When I argue for WoC to take the lead in the arts, people are compelled to start naming names. They ask, “What about [insert name of a highly visible WoC in the arts here]?” Yes, there are some–several, in fact. When listed (as I start to do later in this piece), the presence of WoC feels significant and undeniable. But as Michele Wallace argues in her essay, visibility does not equal power and it does not protect us from disappearing into the buried alcoves of history. Depending on whose hands are dealing the cards, these examples of visibility can be superficial and sometimes lack the depth to make them feel like a convincing example of our experiences and existence, or hold any sign of authenticity.
Visibility is significant, no doubt, but it’s basic. It’s the low hanging fruit and the easiest thing to do. Sometimes it’s simply tokenism for the sake of ‘good’ optics and diversity initiatives running wild and unchallenged. For example, when choosing an image for a website homepage, newsletter, or institutional Instagram feed, make sure it’s got some PoC in there as evidence that you’re inclusive. Every once in a while, put some extra marketing dollars behind that event inviting important PoC and WoC voices to the mic and the stage (and be sure to snap some photos of that beautiful Black and Brown audience that shows up for them). This is shaky evidence–too shaky to be taken as true care and inclusion.
If that’s the least that can be done, then what is the most–or at least more? More looks like the people behind cultural organizations and platforms being WoC. It can also look like WoC pushing for, making space in, and claiming leading positions at these organizations. It looks like having access to resources and opportunities to build our own organizations, institutions, and platforms from the ground up, if that’s what some WoC desire. The most looks like me no longer needing to write these words and make this case because the examples are clear and abundant, constantly growing and not discounted.
But for now, there is a case to be made.

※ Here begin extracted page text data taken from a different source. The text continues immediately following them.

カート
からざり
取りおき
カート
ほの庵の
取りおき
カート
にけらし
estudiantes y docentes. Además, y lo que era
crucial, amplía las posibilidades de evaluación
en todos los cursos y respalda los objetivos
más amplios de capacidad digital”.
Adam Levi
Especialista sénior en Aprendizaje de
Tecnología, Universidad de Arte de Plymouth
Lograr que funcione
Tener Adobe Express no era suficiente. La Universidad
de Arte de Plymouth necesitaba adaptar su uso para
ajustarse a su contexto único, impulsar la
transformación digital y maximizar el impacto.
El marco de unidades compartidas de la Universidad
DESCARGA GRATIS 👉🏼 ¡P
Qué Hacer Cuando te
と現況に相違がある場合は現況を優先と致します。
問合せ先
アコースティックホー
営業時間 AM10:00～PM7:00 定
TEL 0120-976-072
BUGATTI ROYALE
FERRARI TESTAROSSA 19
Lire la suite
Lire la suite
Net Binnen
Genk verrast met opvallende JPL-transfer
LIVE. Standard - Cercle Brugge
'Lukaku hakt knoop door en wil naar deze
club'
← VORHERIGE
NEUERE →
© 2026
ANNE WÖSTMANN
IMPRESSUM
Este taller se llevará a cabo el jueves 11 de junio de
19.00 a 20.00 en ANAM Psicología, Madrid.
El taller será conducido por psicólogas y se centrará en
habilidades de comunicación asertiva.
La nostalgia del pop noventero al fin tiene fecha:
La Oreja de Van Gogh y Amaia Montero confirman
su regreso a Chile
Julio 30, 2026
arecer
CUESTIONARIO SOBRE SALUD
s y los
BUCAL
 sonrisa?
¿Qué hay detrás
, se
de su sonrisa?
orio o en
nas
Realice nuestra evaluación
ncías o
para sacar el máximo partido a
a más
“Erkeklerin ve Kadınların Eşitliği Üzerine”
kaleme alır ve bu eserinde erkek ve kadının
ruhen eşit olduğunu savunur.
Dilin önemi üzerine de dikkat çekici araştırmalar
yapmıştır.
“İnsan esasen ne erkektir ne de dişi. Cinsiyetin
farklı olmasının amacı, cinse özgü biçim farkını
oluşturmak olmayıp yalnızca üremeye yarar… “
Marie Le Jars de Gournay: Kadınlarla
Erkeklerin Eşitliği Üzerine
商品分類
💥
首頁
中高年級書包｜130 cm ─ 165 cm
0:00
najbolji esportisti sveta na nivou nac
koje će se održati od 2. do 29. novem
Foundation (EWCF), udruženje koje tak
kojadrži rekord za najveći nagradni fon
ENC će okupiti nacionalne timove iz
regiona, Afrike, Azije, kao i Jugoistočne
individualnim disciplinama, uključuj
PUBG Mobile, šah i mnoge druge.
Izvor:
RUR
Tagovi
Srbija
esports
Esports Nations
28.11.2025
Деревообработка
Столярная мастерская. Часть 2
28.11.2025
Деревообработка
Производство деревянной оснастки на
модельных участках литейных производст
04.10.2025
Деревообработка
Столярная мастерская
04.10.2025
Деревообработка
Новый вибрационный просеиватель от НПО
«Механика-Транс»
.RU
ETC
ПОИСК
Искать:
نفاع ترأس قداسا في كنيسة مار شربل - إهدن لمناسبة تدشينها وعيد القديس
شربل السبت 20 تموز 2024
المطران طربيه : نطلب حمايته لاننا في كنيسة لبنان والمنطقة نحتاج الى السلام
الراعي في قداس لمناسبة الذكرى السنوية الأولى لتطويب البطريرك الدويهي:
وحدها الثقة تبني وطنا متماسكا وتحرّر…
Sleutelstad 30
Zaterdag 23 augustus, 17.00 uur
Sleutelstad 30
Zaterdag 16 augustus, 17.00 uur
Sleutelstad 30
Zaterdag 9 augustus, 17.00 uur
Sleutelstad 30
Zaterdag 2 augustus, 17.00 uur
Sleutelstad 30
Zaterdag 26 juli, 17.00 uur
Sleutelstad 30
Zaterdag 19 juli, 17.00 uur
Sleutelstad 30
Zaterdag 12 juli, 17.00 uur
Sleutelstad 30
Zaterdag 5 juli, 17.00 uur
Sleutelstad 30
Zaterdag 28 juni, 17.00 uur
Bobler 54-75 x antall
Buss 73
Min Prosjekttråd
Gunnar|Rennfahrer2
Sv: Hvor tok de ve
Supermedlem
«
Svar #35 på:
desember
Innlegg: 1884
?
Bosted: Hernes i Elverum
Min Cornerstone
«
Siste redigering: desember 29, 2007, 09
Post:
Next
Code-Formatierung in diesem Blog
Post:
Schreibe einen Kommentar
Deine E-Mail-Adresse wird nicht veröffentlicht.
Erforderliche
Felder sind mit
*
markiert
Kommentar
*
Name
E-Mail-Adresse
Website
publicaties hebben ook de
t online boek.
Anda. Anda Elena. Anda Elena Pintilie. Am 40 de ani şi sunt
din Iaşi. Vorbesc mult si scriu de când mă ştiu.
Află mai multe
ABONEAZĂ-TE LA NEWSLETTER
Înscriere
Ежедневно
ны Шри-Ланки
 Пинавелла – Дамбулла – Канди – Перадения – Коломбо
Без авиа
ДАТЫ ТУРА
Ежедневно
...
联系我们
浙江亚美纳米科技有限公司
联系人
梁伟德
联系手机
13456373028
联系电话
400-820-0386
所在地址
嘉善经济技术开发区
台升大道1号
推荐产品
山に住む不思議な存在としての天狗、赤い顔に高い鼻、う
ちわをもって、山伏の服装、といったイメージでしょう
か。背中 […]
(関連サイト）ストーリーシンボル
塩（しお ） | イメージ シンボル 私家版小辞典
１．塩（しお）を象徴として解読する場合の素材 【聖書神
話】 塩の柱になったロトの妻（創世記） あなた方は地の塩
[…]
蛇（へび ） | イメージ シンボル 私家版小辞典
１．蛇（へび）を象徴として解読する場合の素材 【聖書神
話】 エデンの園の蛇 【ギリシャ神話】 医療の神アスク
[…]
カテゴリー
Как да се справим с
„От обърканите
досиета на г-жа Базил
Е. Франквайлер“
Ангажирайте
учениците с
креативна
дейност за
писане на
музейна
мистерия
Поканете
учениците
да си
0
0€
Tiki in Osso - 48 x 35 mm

In my opinion and through my observations, there is a noticeable difference when women are at the helm of things, particularly cultural institutions, spaces, projects, and productions. I’m not suggesting that this is always the case, but the amount of evidence that supports my personal theory stacks high. I believe that women, particularly WoC, do things with a particular brand of care and astuteness. Lately, this theory has taken over many of my un-mic’d conversations after witnessing instances of oversight when it would have been useful to have a woman’s touch. New examples accumulate daily.
Unfortunately, it’s when the WoC in my life and I have experienced a form of public neglect, silencing, or erasure that this theory rises (again and again) to the surface. It seems to easily slip the minds of those in decision-making positions that it’s in their best interest to create and keep space for us. They sometimes forget to do this even when the programs are created and framed as being for us, and even when WoC are making the decisions.
In conversation, academia, writing, and documentation, the dominance and prioritization of men–their art, their histories, their accomplishments, their ideas, and their voices–seems to take priority, still. And we too, meaning women, are sometimes guilty of perpetuating that prioritization.
What happens when WoC scholars focus a disproportionate amount of their research on uncovering the legacies of men instead of other WoC? What grounds are broken when women’s stories and voices are uncovered and given room to breathe and connect? I think of the research that goes into exhibitions like We Wanted a Revolution: Black Radical Women, 1965-85 or Radical Women: Latin American Art, 1960–1985, Magnetic Fields: Expanding American Abstraction, 1960 to today, or the upcoming Out of Easy Reach—all exhibitions that focus on showing the vast contributions of women to political and cultural histories while re-positioning their work within national and global art historical contexts. I think of city-wide celebrations like the one that recently left a long spotlight on the expansive influence of poet Gwendolyn Brooks. I think about how baffled the world is by the ceiling-shattering work of women in TV and film like Ava DuVernay, Issa Rae, and Shonda Rhimes, and how thoughtfully they tell stories and build inclusive teams that work alongside them, modeling a way of working for other WoC who follow in their footsteps and forge their own paths–like Sam Bailey and Fatimah Asghar’s Brown Girls.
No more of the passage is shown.